Tanggapan terhadap kejadian izin pembakaran Taurat dan Alkitab, Kongres Yahudi Eropa (EJC) mengutuk tindakan otoritas Swedia tersebut.
“Tindakan yang provokatif, rasis, antisemit, dan menjijikkan seperti ini tidak memiliki tempat dalam masyarakat yang beradab,” kata Presiden EJC, Ariel Muzicant.
Muzicant menilai bahwa izin yang diberikan untuk pembakaran Taurat dan Alkitab oleh otoritas Swedia mencerminkan ketidakditerimaan dan ketidakpenghormatan terhadap minoritas di negara tersebut.
Baginya, tindakan otoritas Swedia ini adalah sebuah aib.
Oleh karena itu, Ariel Muzicant mengajak negara-negara demokratis di seluruh dunia untuk ikut mencegah kebijakan yang dilakukan oleh otoritas Swedia.
Tindakan yang sama dikecam juga oleh Presiden Israel, Isaac Herzog, yang mengutuk keputusan otoritas Swedia yang mengizinkan pembakaran kitab suci dalam aksi protes.
Izin Pembakaran Taurat dan Alkitab: Bukan yang Pertama Kali Swedia Izinkan Bakar Kitab Suci
Selain pembakaran Taurat dan Alkitab, belum lama ini otoritas Swedia juga mengizinkan pembakaran Al-Quran dalam aksi demonstrasi.

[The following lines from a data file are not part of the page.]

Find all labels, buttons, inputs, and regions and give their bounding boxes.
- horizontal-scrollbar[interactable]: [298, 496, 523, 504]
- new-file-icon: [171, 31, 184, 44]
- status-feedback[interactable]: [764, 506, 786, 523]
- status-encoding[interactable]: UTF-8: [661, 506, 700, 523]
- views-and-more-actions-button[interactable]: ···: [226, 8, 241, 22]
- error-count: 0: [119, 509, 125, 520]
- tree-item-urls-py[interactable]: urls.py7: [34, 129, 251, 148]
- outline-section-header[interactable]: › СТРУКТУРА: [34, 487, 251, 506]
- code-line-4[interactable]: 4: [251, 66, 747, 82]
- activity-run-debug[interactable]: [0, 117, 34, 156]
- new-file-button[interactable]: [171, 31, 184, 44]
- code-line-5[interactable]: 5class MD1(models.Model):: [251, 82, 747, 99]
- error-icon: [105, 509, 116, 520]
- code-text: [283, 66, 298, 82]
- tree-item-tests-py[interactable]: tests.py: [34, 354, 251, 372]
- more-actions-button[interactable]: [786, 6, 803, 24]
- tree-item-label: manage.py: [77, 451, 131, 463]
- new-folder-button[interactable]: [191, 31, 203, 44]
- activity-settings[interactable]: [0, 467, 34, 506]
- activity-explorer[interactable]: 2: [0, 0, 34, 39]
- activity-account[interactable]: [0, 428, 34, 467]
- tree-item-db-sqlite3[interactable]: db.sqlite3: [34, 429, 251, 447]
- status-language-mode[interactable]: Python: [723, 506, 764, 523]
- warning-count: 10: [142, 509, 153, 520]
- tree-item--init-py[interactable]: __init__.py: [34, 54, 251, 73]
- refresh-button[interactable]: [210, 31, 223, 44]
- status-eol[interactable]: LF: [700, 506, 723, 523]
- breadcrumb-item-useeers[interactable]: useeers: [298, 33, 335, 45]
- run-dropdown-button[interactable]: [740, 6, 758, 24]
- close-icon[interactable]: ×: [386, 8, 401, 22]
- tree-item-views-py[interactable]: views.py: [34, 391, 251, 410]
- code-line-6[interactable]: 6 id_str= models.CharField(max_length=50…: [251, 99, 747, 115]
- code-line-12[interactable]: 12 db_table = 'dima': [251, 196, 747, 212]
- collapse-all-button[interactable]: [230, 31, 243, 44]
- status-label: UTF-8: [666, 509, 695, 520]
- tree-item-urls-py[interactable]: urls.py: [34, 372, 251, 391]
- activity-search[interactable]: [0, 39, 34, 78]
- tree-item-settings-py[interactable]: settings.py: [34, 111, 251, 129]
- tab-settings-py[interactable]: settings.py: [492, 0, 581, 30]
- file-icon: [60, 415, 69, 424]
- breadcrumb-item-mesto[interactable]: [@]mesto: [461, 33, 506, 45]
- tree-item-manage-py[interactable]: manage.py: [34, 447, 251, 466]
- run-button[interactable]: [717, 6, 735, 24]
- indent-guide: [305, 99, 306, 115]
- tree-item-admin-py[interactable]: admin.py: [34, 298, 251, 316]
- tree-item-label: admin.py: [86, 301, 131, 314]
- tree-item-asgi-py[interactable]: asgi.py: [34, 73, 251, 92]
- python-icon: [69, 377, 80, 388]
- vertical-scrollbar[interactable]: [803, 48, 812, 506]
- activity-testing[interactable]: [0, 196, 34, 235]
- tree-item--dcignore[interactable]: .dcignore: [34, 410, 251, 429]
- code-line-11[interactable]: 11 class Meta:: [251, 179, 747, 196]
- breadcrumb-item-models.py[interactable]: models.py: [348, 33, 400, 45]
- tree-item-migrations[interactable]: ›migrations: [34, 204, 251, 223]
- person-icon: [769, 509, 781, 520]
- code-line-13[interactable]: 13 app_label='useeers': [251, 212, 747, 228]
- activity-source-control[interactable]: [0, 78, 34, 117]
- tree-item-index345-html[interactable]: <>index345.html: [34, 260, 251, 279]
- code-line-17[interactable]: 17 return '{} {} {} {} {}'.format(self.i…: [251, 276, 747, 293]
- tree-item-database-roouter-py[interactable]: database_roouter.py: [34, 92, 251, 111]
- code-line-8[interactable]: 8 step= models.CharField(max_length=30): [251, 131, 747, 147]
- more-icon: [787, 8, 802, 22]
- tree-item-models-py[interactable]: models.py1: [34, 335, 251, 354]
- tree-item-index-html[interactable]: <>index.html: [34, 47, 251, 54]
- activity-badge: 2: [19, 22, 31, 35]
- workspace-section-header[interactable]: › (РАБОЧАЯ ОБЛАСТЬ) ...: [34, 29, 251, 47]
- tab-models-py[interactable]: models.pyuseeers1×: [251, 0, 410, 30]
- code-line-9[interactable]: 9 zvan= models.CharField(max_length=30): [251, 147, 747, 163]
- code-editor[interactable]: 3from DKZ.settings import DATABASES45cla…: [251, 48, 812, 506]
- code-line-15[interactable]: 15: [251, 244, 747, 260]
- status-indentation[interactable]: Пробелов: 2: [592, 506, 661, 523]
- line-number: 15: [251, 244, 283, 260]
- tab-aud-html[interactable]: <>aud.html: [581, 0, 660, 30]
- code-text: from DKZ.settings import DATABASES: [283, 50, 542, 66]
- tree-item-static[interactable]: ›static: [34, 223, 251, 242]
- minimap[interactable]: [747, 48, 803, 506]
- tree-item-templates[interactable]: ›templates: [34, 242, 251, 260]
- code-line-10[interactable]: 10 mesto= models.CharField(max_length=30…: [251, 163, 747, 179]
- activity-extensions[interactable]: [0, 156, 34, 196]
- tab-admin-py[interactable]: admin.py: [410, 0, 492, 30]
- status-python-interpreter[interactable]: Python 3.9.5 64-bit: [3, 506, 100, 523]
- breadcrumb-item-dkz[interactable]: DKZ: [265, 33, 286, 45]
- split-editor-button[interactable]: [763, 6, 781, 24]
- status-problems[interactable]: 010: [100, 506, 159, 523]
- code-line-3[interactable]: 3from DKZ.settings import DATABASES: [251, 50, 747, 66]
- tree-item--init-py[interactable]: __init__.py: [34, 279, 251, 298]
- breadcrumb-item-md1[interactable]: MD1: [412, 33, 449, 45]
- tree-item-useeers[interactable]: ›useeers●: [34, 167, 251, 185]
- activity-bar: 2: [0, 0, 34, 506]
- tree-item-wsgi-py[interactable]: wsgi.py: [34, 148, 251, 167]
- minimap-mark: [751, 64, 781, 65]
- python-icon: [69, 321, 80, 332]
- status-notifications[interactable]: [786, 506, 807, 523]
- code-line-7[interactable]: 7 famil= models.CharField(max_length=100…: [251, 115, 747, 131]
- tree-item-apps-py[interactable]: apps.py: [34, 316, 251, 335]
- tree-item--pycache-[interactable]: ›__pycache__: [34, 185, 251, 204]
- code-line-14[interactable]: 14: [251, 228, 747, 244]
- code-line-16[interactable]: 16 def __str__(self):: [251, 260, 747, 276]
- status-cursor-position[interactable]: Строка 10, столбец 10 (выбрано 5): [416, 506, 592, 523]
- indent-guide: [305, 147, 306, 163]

Pihak kepolisian berdalih bahwa izin tersebut diberikan berdasarkan kebebasan berekspresi.
“Saya dengan tegas mengutuk izin yang diberikan di Swedia untuk membakar kitab suci. Sebagai Presiden Israel, saya mengutuk pembakaran Al-Quran yang merupakan kitab suci bagi umat Islam di seluruh dunia, dan saya sekarang merasa sedih karena nasib yang sama menanti Alkitab Yahudi, yang merupakan kitab abadi bagi orang-orang Yahudi,” ujar Herzog.
Kejadian pembakaran kitab suci dalam aksi protes ini sering terjadi di Swedia.

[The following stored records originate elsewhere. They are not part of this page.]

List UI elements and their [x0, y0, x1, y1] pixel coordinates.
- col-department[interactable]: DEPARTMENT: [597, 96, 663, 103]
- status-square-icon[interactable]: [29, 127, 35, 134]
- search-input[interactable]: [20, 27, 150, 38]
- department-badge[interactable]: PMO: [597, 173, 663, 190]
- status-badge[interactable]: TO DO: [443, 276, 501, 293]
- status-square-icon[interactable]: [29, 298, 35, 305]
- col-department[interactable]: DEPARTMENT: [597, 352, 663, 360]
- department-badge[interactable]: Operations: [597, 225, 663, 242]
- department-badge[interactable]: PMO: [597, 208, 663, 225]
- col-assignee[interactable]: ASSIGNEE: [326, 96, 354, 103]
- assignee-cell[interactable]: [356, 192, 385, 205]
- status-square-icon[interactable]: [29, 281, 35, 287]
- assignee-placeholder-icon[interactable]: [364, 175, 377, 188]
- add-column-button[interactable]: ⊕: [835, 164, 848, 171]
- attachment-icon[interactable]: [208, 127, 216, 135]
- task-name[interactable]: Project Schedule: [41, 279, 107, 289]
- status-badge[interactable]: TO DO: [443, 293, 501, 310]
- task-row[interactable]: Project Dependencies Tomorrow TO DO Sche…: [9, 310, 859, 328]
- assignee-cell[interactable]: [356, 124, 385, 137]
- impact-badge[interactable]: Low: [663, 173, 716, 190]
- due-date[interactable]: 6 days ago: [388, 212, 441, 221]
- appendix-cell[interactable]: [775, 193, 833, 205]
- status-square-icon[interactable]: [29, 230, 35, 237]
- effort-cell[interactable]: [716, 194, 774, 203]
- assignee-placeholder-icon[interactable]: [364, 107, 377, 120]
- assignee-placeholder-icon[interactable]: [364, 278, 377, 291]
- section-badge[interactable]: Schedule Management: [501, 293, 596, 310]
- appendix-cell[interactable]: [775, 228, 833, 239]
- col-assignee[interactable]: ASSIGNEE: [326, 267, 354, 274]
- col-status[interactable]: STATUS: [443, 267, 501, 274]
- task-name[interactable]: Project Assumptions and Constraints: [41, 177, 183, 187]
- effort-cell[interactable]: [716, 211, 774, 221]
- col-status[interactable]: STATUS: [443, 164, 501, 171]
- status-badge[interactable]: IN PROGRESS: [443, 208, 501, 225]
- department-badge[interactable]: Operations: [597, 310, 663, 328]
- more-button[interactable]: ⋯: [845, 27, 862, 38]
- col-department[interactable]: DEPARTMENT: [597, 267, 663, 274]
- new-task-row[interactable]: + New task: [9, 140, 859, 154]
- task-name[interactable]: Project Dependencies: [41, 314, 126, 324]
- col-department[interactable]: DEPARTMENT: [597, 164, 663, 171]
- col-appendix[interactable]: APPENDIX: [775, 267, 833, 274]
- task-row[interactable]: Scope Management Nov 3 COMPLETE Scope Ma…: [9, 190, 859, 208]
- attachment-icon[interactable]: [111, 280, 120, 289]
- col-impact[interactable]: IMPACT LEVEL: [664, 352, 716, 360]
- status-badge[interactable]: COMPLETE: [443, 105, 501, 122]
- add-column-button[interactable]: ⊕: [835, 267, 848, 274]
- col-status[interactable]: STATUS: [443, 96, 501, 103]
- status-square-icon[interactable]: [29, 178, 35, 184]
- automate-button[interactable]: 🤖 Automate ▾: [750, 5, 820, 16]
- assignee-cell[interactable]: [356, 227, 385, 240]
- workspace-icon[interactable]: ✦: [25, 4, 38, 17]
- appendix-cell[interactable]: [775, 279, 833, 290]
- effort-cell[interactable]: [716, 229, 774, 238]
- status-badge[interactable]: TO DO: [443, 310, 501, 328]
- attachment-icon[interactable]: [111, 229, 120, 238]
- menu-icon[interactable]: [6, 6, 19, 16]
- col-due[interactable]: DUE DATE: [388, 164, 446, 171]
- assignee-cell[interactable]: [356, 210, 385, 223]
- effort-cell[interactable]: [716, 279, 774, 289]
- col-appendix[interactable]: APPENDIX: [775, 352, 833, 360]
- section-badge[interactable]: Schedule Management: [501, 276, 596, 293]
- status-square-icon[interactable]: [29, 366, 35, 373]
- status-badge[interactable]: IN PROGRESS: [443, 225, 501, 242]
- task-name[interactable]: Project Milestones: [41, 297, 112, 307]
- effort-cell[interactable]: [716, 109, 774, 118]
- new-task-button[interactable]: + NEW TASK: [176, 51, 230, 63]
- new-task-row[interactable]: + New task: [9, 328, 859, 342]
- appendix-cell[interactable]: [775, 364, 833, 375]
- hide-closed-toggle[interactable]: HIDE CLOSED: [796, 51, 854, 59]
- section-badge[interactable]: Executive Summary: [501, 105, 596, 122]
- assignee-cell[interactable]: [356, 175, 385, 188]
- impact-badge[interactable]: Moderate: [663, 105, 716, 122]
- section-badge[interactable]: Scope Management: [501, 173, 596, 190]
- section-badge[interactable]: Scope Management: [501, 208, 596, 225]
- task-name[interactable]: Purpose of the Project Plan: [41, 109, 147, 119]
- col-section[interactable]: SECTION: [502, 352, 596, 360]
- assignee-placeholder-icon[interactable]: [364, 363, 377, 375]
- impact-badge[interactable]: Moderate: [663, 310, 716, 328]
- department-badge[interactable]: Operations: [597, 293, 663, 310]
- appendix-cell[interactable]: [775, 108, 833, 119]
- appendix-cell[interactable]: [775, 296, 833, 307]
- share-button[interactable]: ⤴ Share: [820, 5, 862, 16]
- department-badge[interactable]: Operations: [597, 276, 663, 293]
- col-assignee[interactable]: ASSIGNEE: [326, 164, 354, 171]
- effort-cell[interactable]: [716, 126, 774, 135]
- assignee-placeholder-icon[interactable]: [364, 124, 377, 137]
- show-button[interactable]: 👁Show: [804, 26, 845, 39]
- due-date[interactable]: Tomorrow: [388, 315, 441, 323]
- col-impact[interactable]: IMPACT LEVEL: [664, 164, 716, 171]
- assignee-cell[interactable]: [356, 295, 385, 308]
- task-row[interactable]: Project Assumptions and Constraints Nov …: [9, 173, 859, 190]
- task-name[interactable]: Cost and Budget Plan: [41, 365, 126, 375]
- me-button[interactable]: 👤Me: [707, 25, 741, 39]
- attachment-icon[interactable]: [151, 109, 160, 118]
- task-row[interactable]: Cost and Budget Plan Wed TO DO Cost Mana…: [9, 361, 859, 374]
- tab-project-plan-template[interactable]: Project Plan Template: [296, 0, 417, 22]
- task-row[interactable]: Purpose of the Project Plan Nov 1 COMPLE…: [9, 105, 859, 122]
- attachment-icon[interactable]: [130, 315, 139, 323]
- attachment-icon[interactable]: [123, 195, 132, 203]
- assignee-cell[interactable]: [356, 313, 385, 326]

Pada akhir Juni lalu, seorang pria membakar Al-Quran di depan sebuah masjid, yang kemudian memicu protes kekerasan di kedutaan Swedia di Baghdad.

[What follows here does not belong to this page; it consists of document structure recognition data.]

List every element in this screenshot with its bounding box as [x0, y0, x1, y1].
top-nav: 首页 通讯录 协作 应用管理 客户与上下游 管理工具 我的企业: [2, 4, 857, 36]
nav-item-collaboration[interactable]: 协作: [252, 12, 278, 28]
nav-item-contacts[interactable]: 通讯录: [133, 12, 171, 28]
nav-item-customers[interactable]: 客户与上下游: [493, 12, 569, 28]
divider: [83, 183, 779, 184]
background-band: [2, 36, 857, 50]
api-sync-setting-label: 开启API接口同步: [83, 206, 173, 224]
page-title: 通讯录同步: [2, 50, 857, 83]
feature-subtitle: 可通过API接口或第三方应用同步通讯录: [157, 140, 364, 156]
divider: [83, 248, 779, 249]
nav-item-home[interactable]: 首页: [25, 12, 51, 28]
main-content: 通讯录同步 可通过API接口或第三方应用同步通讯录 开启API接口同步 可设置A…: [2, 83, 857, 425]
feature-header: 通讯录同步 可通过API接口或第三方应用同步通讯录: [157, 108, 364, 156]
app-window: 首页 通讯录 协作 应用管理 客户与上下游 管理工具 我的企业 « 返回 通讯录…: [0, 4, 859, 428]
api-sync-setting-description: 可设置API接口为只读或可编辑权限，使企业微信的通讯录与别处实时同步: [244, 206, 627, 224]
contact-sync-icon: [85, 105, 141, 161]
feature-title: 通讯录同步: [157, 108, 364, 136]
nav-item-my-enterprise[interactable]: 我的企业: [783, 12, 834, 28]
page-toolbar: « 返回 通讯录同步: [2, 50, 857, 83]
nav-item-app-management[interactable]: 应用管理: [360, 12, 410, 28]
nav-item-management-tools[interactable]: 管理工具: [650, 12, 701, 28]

Pada Selasa (11/7), sejumlah negara anggota Organisasi Kerja Sama Islam (OKI) mengajukan resolusi ke Dewan Hak Asasi Manusia PBB sebagai respons terhadap pembakaran Al-Quran.
Resolusi ini menyerukan negara-negara untuk meninjau kembali undang-undang mereka dan menutup celah yang dapat “menghambat pencegahan dan penuntutan tindakan serta advokasi kebencian berbasis agama,” seperti yang dilaporkan oleh Al Arabiya.
Dewan Hak Asasi Manusia PBB menyetujui resolusi tersebut pada Rabu (12/7) dengan hasil pemungutan suara yang didukung oleh 28 negara.
Sebanyak 12 negara menentang resolusi tersebut, sementara tujuh negara lainnya abstain.